Les dates du peuplement de la Polynésie orientale restent relativement peu précises. Hawaii, au nord du triangle polynésien, aurait été atteint vers 1000 apr. J.-C., l’île de Pâques à l’Ouest entre 1000 et 1200 apr. J.-C. et la Nouvelle-Zélande aurait été colonisée vers 1300 apr. J.-C. Pour les îles de la Polynésie française les vestiges retrouvés ne permettent que d’estimer les dates d’arrivée des premiers habitants : vers 800 apr. J.-C. pour les îles de la Société, vers 800-900 apr. J.-C. pour les Marquises et les Gambier, vers 1000 apr. J.-C. pour les atolls des Tuamotu et 1100 apr. J.-C. pour les Australes.

En conclusion

L’histoire des origines et les premières étapes du peuplement de la Polynésie sont maintenant assez bien connues grâce, en particulier, à l’apport récent de la génétique. L’étude de cette colonisation du Pacifique a permis aussi de redécouvrir les techniques de navigation sans instrument des Polynésiens de l’époque. Les dernières étapes du peuplement de la Polynésie orientale restent cependant imprécises et cela nous réserve donc encore des surprises !
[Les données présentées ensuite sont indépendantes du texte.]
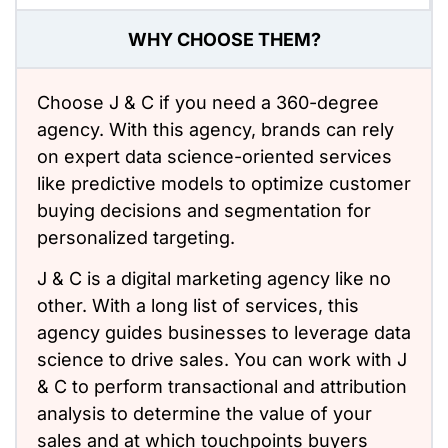
WHY CHOOSE THEM?
Choose J & C if you need a 360-degree
agency. With this agency, brands can rely
on expert data science-oriented services
like predictive models to optimize customer
buying decisions and segmentation for
personalized targeting.
J & C is a digital marketing agency like no
other. With a long list of services, this
agency guides businesses to leverage data
science to drive sales. You can work with J
& C to perform transactional and attribution
analysis to determine the value of your
sales and at which touchpoints buyers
Une grande partie de cet article a été rédigé avec l’aide de l’excellent livre intitulé Une Histoire de Tahiti dirigé par le Professeur Eric Conte, ethno-archéologue à l’université de la Polynésie française. J’ai essayé de synthétiser les informations et de ne pas commettre trop d’erreurs, mais je ne suis ni archéologue ni anthropologue. Alors n’hésitez surtout pas à apporter des précisions ou des corrections dans les commentaires de l’article.